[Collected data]
□ □ □ □

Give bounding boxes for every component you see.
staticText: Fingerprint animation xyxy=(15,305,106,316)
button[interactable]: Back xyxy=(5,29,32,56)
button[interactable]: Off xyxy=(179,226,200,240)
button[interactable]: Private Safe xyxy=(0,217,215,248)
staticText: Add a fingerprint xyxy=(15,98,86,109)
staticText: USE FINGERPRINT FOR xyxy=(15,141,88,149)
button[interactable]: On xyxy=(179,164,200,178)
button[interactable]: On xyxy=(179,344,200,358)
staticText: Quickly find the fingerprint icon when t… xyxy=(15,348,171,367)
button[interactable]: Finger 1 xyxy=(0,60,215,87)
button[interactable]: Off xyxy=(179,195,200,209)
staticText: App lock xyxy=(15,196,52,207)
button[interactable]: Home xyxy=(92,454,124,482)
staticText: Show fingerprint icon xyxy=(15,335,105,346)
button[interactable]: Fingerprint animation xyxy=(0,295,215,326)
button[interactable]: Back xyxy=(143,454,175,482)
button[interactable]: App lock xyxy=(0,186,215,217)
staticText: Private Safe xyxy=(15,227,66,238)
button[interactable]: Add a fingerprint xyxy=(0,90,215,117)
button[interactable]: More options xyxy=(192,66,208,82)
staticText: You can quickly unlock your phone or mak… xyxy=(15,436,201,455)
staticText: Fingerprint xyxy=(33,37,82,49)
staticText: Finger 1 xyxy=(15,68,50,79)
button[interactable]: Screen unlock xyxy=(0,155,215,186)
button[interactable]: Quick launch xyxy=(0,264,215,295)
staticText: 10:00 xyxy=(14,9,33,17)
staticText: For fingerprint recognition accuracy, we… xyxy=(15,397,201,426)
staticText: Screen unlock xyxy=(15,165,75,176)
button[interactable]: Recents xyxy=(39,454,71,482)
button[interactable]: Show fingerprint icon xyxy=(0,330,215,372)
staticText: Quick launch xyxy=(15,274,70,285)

□ □ □ □

◆ **Exercise description**
Wherever a line in the records contains the word "icon", copy that line.

◆ **Written answer**
staticText: Quickly find the fingerprint icon when t… xyxy=(15,348,171,367)
staticText: Show fingerprint icon xyxy=(15,335,105,346)
button[interactable]: Show fingerprint icon xyxy=(0,330,215,372)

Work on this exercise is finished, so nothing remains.